Records from a data source:
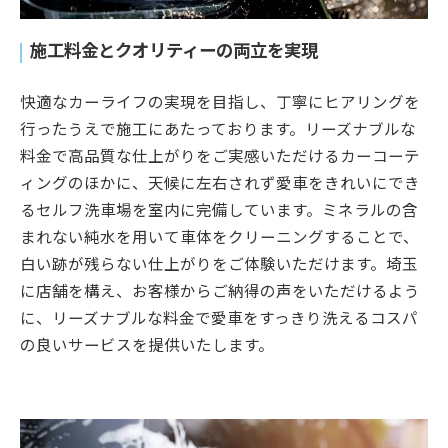
施工料金とクオリティーの両立を実現
快適なカーライフの実現を目指し、丁寧にヒアリングを
行ったうえで施工にあたっております。リーズナブルな
料金で高品質な仕上がりをご実感いただけるカーコーテ
ィングのほかに、天候に左右されず愛車をきれいにでき
るセルフ洗車場を室内に完備しています。ミネラルの含
まれない純水を用いて車体をクリーニングすることで、
白い跡が残らない仕上がりをご体験いただけます。埼玉
に店舗を構え、お客様からご納得の声をいただけるよう
に、リーズナブルな料金で愛車をすっきり洗えるコスパ
の良いサービスを提供いたします。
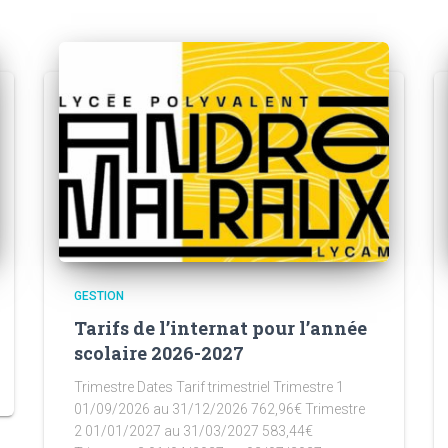
GESTION
Tarifs de l’internat pour l’année
scolaire 2026-2027
Trimestre Dates Tarif trimestriel Trimestre 1
01/09/2026 au 31/12/2026 762,96€ Trimestre
2 01/01/2027 au 31/03/2027 583,44€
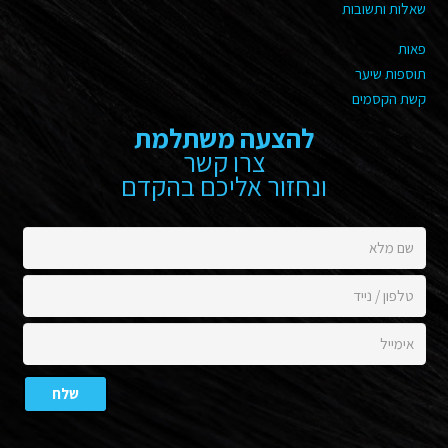
שאלות ותשובות
פאות
תוספות שיער
קשת הקסמים
להצעה משתלמת
צרו קשר
ונחזור אליכם בהקדם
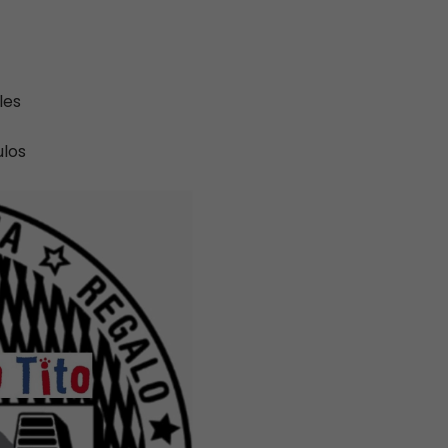
les
ulos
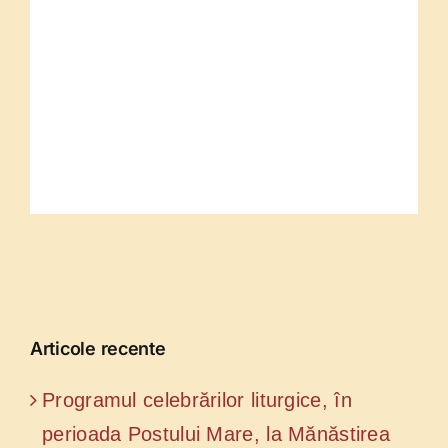
Articole recente
Programul celebrărilor liturgice, în
perioada Postului Mare, la Mănăstirea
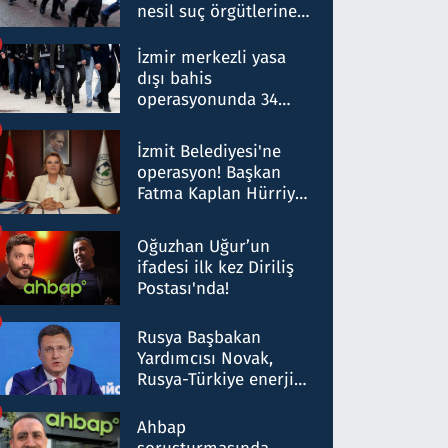
nesil suç örgütlerine
operasyon: 50 şüpheli
hakkında gözaltı kararı
İzmir merkezli yasa
dışı bahis
operasyonunda 34
gözaltı: Yaklaşık 2
Milyar liralık para
İzmit Belediyesi'ne
trafiği tespit edildi
operasyon! Başkan
Fatma Kaplan Hürriyet
ve eşi gözaltına alındı
Oğuzhan Uğur’un
ifadesi ilk kez Diriliş
Postası'nda!
Rusya Başbakan
Yardımcısı Novak,
Rusya-Türkiye enerji
ortaklığının stratejik
nitelikte olduğunu
Ahbap
belirtti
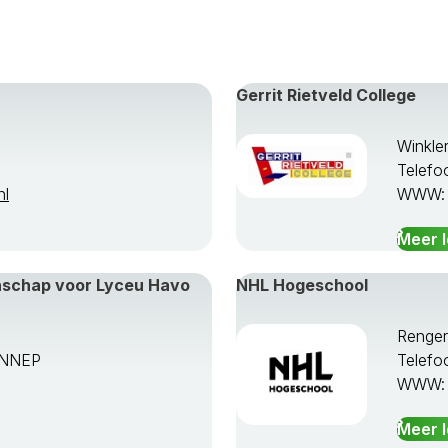
Gerrit Rietveld College
Winkle
Telefo
nl
WWW
Meer 
enschap voor Lyceu Havo
NHL Hogeschool
Renge
ENNEP
Telefo
WWW
Meer 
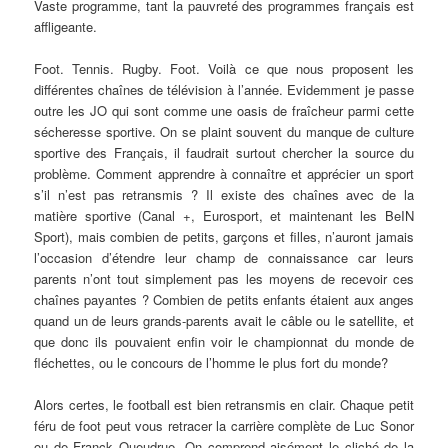
Vaste programme, tant la pauvreté des programmes français est
affligeante.
Foot. Tennis. Rugby. Foot. Voilà ce que nous proposent les
différentes chaînes de télévision à l’année. Evidemment je passe
outre les JO qui sont comme une oasis de fraîcheur parmi cette
sécheresse sportive. On se plaint souvent du manque de culture
sportive des Français, il faudrait surtout chercher la source du
problème. Comment apprendre à connaître et apprécier un sport
s’il n’est pas retransmis ? Il existe des chaînes avec de la
matière sportive (Canal +, Eurosport, et maintenant les BeIN
Sport), mais combien de petits, garçons et filles, n’auront jamais
l’occasion d’étendre leur champ de connaissance car leurs
parents n’ont tout simplement pas les moyens de recevoir ces
chaînes payantes ? Combien de petits enfants étaient aux anges
quand un de leurs grands-parents avait le câble ou le satellite, et
que donc ils pouvaient enfin voir le championnat du monde de
fléchettes, ou le concours de l’homme le plus fort du monde?
Alors certes, le football est bien retransmis en clair. Chaque petit
féru de foot peut vous retracer la carrière complète de Luc Sonor
ou de Franck Queudrue. On comprend aisément le cliché de la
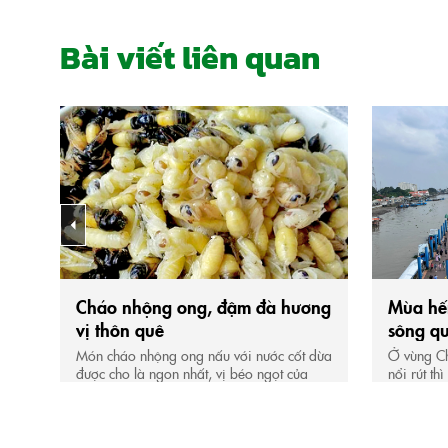
Bài viết liên quan
Cháo nhộng ong, đậm đà hương
Mùa hến
vị thôn quê
sông q
Món cháo nhộng ong nấu với nước cốt dừa
Ở vùng Ch
được cho là ngon nhất, vị béo ngọt của
nổi rút th
nhộng ong, với vị béo ngậy của nước cốt
xuất hiện
dừa không lẫn với bất kỳ món nào trên cõi
hai thì hế
đời, đôi khi có tiền cũng không thể mua
người dân
được.
cáo hến. 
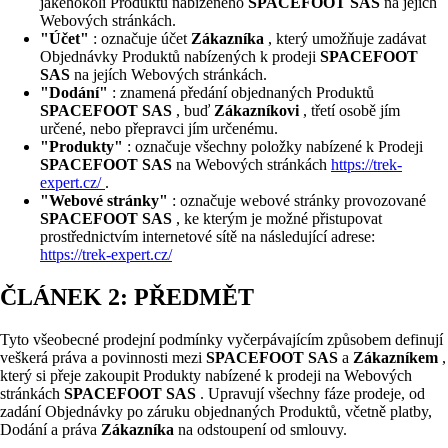
jakéhokoli Produktu nabízeného
SPACEFOOT SAS
na jejích
Webových stránkách.
"Účet"
: označuje účet
Zákazníka
, který umožňuje zadávat
Objednávky Produktů nabízených k prodeji
SPACEFOOT
SAS
na jejích Webových stránkách.
"Dodání"
: znamená předání objednaných Produktů
SPACEFOOT SAS
, buď
Zákazníkovi
, třetí osobě jím
určené, nebo přepravci jím určenému.
"Produkty"
: označuje všechny položky nabízené k Prodeji
SPACEFOOT SAS
na Webových stránkách
https://trek-
expert.cz/
.
"Webové stránky"
: označuje webové stránky provozované
SPACEFOOT SAS
, ke kterým je možné přistupovat
prostřednictvím internetové sítě na následující adrese:
https://trek-expert.cz/
ČLÁNEK 2: PŘEDMĚT
Tyto všeobecné prodejní podmínky vyčerpávajícím způsobem definují
veškerá práva a povinnosti mezi
SPACEFOOT SAS
a
Zákazníkem
,
který si přeje zakoupit Produkty nabízené k prodeji na Webových
stránkách
SPACEFOOT SAS
. Upravují všechny fáze prodeje, od
zadání Objednávky po záruku objednaných Produktů, včetně platby,
Dodání a práva
Zákazníka
na odstoupení od smlouvy.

INSTRUCTIONS FOR THE TASK
Set the entries down again exactly. Do not include the images.

ANSWER
施工料金とクオリティーの両立を実現
快適なカーライフの実現を目指し、丁寧にヒアリングを
行ったうえで施工にあたっております。リーズナブルな
料金で高品質な仕上がりをご実感いただけるカーコーテ
ィングのほかに、天候に左右されず愛車をきれいにでき
るセルフ洗車場を室内に完備しています。ミネラルの含
まれない純水を用いて車体をクリーニングすることで、
白い跡が残らない仕上がりをご体験いただけます。埼玉
に店舗を構え、お客様からご納得の声をいただけるよう
に、リーズナブルな料金で愛車をすっきり洗えるコスパ
の良いサービスを提供いたします。
GESTION
Tarifs de l’internat pour l’année
scolaire 2026-2027
Trimestre Dates Tarif trimestriel Trimestre 1
01/09/2026 au 31/12/2026 762,96€ Trimestre
2 01/01/2027 au 31/03/2027 583,44€
שאלות ותשובות
פאות
תוספות שיער
קשת הקסמים
להצעה משתלמת
צרו קשר
ונחזור אליכם בהקדם
les
ulos
Articole recente
Programul celebrărilor liturgice, în
perioada Postului Mare, la Mănăstirea
nesil suç örgütlerine
operasyon: 50 şüpheli
hakkında gözaltı kararı
İzmir merkezli yasa
dışı bahis
operasyonunda 34
gözaltı: Yaklaşık 2
Milyar liralık para
İzmit Belediyesi'ne
trafiği tespit edildi
operasyon! Başkan
Fatma Kaplan Hürriyet
ve eşi gözaltına alındı
Oğuzhan Uğur’un
ifadesi ilk kez Diriliş
Postası'nda!
Rusya Başbakan
Yardımcısı Novak,
Rusya-Türkiye enerji
ortaklığının stratejik
nitelikte olduğunu
Ahbap
belirtti
Gerrit Rietveld College
Winkle
Telefo
nl
WWW
Meer 
enschap voor Lyceu Havo
NHL Hogeschool
Renge
ENNEP
Telefo
WWW
Meer 
Vaste programme, tant la pauvreté des programmes français est
affligeante.
Foot. Tennis. Rugby. Foot. Voilà ce que nous proposent les
différentes chaînes de télévision à l’année. Evidemment je passe
outre les JO qui sont comme une oasis de fraîcheur parmi cette
sécheresse sportive. On se plaint souvent du manque de culture
sportive des Français, il faudrait surtout chercher la source du
problème. Comment apprendre à connaître et apprécier un sport
s’il n’est pas retransmis ? Il existe des chaînes avec de la
matière sportive (Canal +, Eurosport, et maintenant les BeIN
Sport), mais combien de petits, garçons et filles, n’auront jamais
l’occasion d’étendre leur champ de connaissance car leurs
parents n’ont tout simplement pas les moyens de recevoir ces
chaînes payantes ? Combien de petits enfants étaient aux anges
quand un de leurs grands-parents avait le câble ou le satellite, et
que donc ils pouvaient enfin voir le championnat du monde de
fléchettes, ou le concours de l’homme le plus fort du monde?
Alors certes, le football est bien retransmis en clair. Chaque petit
féru de foot peut vous retracer la carrière complète de Luc Sonor
ou de Franck Queudrue. On comprend aisément le cliché de la
Bài viết liên quan
Cháo nhộng ong, đậm đà hương
Mùa hến
vị thôn quê
sông q
Món cháo nhộng ong nấu với nước cốt dừa
Ở vùng Ch
được cho là ngon nhất, vị béo ngọt của
nổi rút th
nhộng ong, với vị béo ngậy của nước cốt
xuất hiện
dừa không lẫn với bất kỳ món nào trên cõi
hai thì hế
đời, đôi khi có tiền cũng không thể mua
người dân
được.
cáo hến. 
jakéhokoli Produktu nabízeného
SPACEFOOT SAS
na jejích
Webových stránkách.
"Účet"
: označuje účet
Zákazníka
, který umožňuje zadávat
Objednávky Produktů nabízených k prodeji
SPACEFOOT
SAS
na jejích Webových stránkách.
"Dodání"
: znamená předání objednaných Produktů
SPACEFOOT SAS
, buď
Zákazníkovi
, třetí osobě jím
určené, nebo přepravci jím určenému.
"Produkty"
: označuje všechny položky nabízené k Prodeji
SPACEFOOT SAS
na Webových stránkách
https://trek-
expert.cz/
.
"Webové stránky"
: označuje webové stránky provozované
SPACEFOOT SAS
, ke kterým je možné přistupovat
prostřednictvím internetové sítě na následující adrese:
https://trek-expert.cz/
ČLÁNEK 2: PŘEDMĚT
Tyto všeobecné prodejní podmínky vyčerpávajícím způsobem definují
veškerá práva a povinnosti mezi
SPACEFOOT SAS
a
Zákazníkem
,
který si přeje zakoupit Produkty nabízené k prodeji na Webových
stránkách
SPACEFOOT SAS
. Upravují všechny fáze prodeje, od
zadání Objednávky po záruku objednaných Produktů, včetně platby,
Dodání a práva
Zákazníka
na odstoupení od smlouvy.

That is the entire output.